The corrupt soul of Sin City: A Dame to Kill For isn’t all that different from that of Sin City, its predecessor and one of the best films of 2005. Yet there is a key distinction that makes this sequel inferior. The movie’s depravity doesn’t bleed from the screen; it’s splashed onto it.
I describe it that way because bleeding and splashing are part of the Sin City aesthetic. Adaptations of the graphic novels by Frank Miller, who once again gets co-director credit along with Robert Rodriguez, both films occasionally replicate in detail one of the frames of Miller’s books: sharply delineated black-and-white line drawings, with occasional bursts of bright red. These films drip with noir-inflected visual ingenuity. A Dame to Kill For adds the element of 3-D, which normally does nothing for me but admittedly brings a pop-art flair to the opening credits sequence here.
Despite this aggressive, exciting stylization, not to mention the considerable exploitation factor, there was still something mournful about Sin City. You sensed it, mostly, in the weariness of that movie’s two central figures: burly ex-con Marv (Mickey Rourke) and stubborn cop Hartigan (Bruce Willis). Both return, but as ghosts of their former selves. For Willis’ Hartigan, this is literal: having died in Sin City, he appears here as a protective spirit hovering over exotic dancer Nancy (Jessica Alba), for whom he gave his life. Thematically, it works – there’s the sense, true to film noir, that fatalism reaches beyond the grave. But structurally it’s a bit clumsy, as if the sadness has been stapled on.
More troubling is the handling of Marv, who was the heart and soul of the first film. Rourke played him as a wrecked piece of meat (perhaps warming up for The Wrestler) who nonetheless could hold his own against just about anyone. In A Dame to Kill For, he’s part killing machine and part clown, at one point even sporting the jaunty chauffer’s hat of a bodyguard he’s just pummeled. I understand the Marv sequences are prequel scenes, taking place before the Marv events of Sin City, but I don’t see the advantage in show us a “younger, lighter” Marv. The character may have a dryly comic edge, but in A Dame to Kill For he’s out of step with the hardened pessimism that has otherwise defined the series.
The movie’s depravity doesn’t bleed from the screen; it’s splashed onto it.
As for what’s new in A Dame to Kill For, half of it works and half of it doesn’t. The majority of the narrative involves a private detective played by Josh Brolin who gets roped into a diabolical scheme by his ex (Eva Green). The story line doesn’t do much except play the femme fatale notion to squeamish extremes.
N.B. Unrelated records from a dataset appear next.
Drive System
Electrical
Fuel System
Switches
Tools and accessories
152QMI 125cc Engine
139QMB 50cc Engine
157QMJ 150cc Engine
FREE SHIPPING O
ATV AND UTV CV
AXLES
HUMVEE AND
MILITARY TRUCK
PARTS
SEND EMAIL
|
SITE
Far better (and more fatalistic) is the subplot with Joseph Gordon-Levitt as a cardsharp who angles his way into a high-stakes game against Powers Boothe’s corrupt senator. “They’ll eat you alive,” he’s warned. “I’m a pretty tough chew,” he answers. Hey, it’s not Brick, but it works.
As does the overall visual design, even if it no longer carries the burst of newness. I especially liked Rodriguez and Miller’s use of silhouette this time around, in which the characters literally become two-dimensional noir archetypes. There’s an astonishing sequence in which Brolin takes a punch and his image dissolves into a white silhouette, which then blends in with the gleam of streetlights reflecting off the finish of a speeding car. Coming full circle, the car’s door opens and Brolin is thrown out.
Ultimately, though, the noir fatalism of A Dame to Kill For seems secondary to such imagery, whereas in Sin City the imagery served the ideas. If the earlier movie was more depraved – it involved both cannibalism and child murder, after all – that’s because it was processing the awfulness of this world from the inside out. A Dame to Kill For doesn’t get its hands quite as dirty. It’s less icky, and lesser art.